While vising the Michael C. Carlos Museum at Emory University, I noticed a krater inside of a small room. This krater was created around the years 340-330 BC. It’s a large krater, standing at forty-eight by twenty-three inches. It is made of ceramic and depicts Iliupersis, or the Sack of Troy. This krater is beautiful but it also is an example of red-figure painting, Greek art, and tells the story of the Sack of Troy.
The krater shows red-figure paintings on it, the front of it depicts two events from the night that Troy was actually sacked. The scene is very busy and compact. The krater itself has a hierarchy to it. In the center of the krater is a statue to the goddess Athena, where the goddess can also be seen watching over the battle. The statue is the main focal point of the krater, despite the krater having so much going on within it. The images on the crater don’t have a singular ground line but several. There is the ground line for the battle at the bottom and a ground line near the top where the statue of Athena is. The art is very stylized for that time period and for red-figure paintings alike.
Moving from what I find to be the focal point of this krater, my eyes were then drawn to the eight white horses above it on the neck of the krater. Since the krater is uses red-figure paintings, the white is a stark contrast to the rest of the krater. These horses are part of a chariot race that tells of a story where a king allowed men interested in marrying his daughter to enter into a chariot race against him. If the man won, he also won his daughter. If the king caught up, the man would be speared. The specific moment shown on the neck of the krater is the moment where someone removed a pin from the king’s wheel. There is so much information artistically played out onto this krater, depicting many different stories.
What I found incredibly interesting about this krater was the handle plates. The handle plates have the same females’ head on both handles but the style is very different from the rest of the krater. It isn’t just the silhouette, it’s the woman’s full facial details. It also isn’t a flat painting of her face but rather an image that pops out of the handles. Right below her on either side is the image of someone holding water jugs. Below that is an empty space on the handle that is entire black. This black section on the handle is a stark contrast to the rest of the very busy krater.

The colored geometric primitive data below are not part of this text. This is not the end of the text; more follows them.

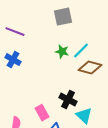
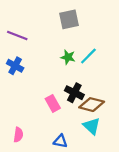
brown diamond: (90, 68) -> (92, 105), moved
black cross: (68, 100) -> (74, 93), moved
pink rectangle: (42, 113) -> (53, 103), moved

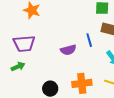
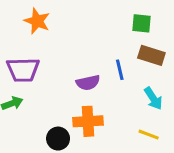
orange cross: (82, 83) -> (88, 121), moved

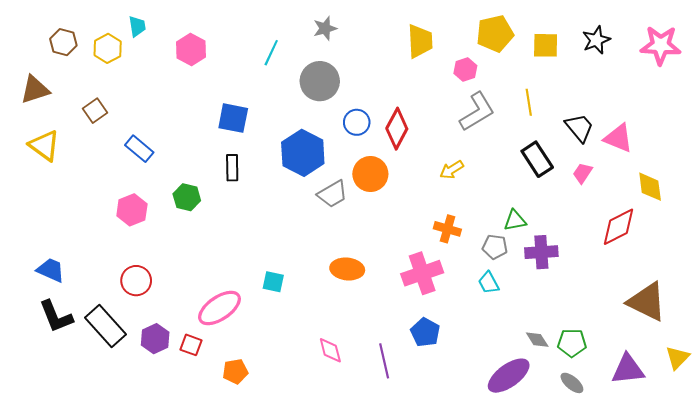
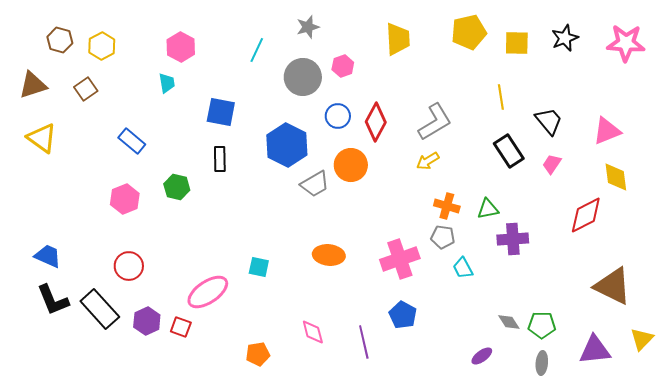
cyan trapezoid: (137, 26) -> (167, 83), moved
pink hexagon: (465, 70) -> (343, 66), moved
brown square: (95, 111) -> (86, 89), moved
gray L-shape: (477, 112) -> (435, 122), moved
pink triangle: (618, 138) -> (607, 131), moved, turned -44
orange cross: (447, 229) -> (447, 206), moved
gray pentagon: (495, 247) -> (443, 237), moved
orange pentagon: (235, 371) -> (258, 354), moved
purple ellipse: (509, 376) -> (482, 356), size x0.5
gray ellipse: (572, 383) -> (542, 363), turned 55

The base of the krater has an image of a woman with some decorative shapes spiraling around her. You can also find some iconic “filler” shapes around the krater, such as red-figure waves at the base and abstract squares below the fight scene. Near the lip of the krater is another image of a person with decorative shapes around it. In a weird sense, the entire layout of the krater makes perfect sense, even if it’s a little chaotic.
The main focal point, the statue and the actual battle, are centered within the body of the krater. Where the krater rounds out to start forming the top portion, it is filled with decorative shapes so that the viewer doesn’t have to move around too move to see what exactly is there. In a sense, the krater is symmetrical in its own way. There is an image of a person on the base and near the lip with similar filling designs around the person. The handles contain the same images on both sides, even if the decorations in the background of the women are not exactly the same on both.
The artist had mapped out exactly how the eyes should flow over the krater expertly and precisely. The artist even planned where the eyes should have a rest with the full black sections of the krater. The back section of this krater also shows a group of people, whether it is family or friends, visiting a tomb. I felt as though the back being more simplistic than the front was an accurate way to pay homage to the deceased. That way, all of the focus is on the person who had passed away rather than tons of other things going on around it.
The placement of everything makes sense as well. Athena is the center, as it was when the krater was created. The women at the statue have their own individual stories. The woman on the left was close to being killed for adultery but spared for her beauty. The woman on the right prophesized the Sack of Troy and ends up being killed. The use of body language for the women portrays these stories, as you can see the fear in the body language of the woman on the left and the man pointing angrily at her. The woman on the right can been seen almost caressing the statue of Athena and a soldier with his sword near her head, almost beckoning her to come with him.
This krater is such an inspiring and
complex piece of art. It tells of so many ideas and so many stories in such
a short amount of time. It uses red-figure painting to give more detail to
the work. The krater is also a volute krater, meaning that the
work is in a sort of spiral or scroll-like form. This form is what gives the images this flowing
effect to go from story to story, idea to idea. While it is very busy, there is use of negative space which notes where the
groundlines are. This is truly a beautiful piece of art that uses
red-figure painting, negative spaces and culture very well.